By the time Kansas became a state, The Santa Fe Trail had passed through its territory for nearly forty years. Of all the states that the Trail passes through, Kansas contains the greatest total trail mileage. It was in Kansas that travelers had to choose which of the two main routes of the Trail they would take the rest of the way to Santa Fe, the Mountain Route, or the shorter but more hazardous Cimarron Route. Appropriately, the state also hosts the greatest number of Santa Fe Trail Association chapters, as well as the Association’s headquarters in Larned, Kansas.
Western portions of the Trail’s route through Kansas were explored by the Zebulon Pike expedition in 1806, and Pike was the first U.S. citizen to describe the landscape and environment of the area.

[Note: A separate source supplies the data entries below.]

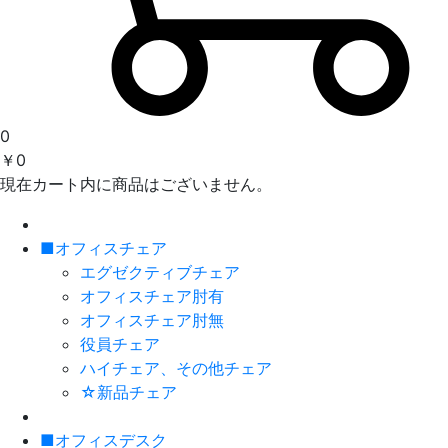
0
￥0
現在カート内に商品はございません。
■オフィスチェア
エグゼクティブチェア
オフィスチェア肘有
オフィスチェア肘無
役員チェア
ハイチェア、その他チェア
☆新品チェア
■オフィスデスク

While most of the terrain the Santa Fe Trail traversed in Kansas was relatively flat or rolling prairie, passage through it was not without its hardships. As artist Doug Holdread illustrates in the banner art on our Kansas chapter pages, the traders’ heavy wagons frequently had to struggle across muddy, steeply-cut banks of prairie streams like Cottonwood Creek, or brave the quicksands and flash flooding of rivers like the Arkansas. The Kansas prairie environment also bred weather extremes, and epic thunderstorms, dangerous lightning, droughts, and sudden blizzards could conspire to make for a perilous passage—as well as providing magnificent vistas, miles of lush carpets of rippling prairie grass and flowers, and a traveler’s first glimpse of magnificent herds of buffalo.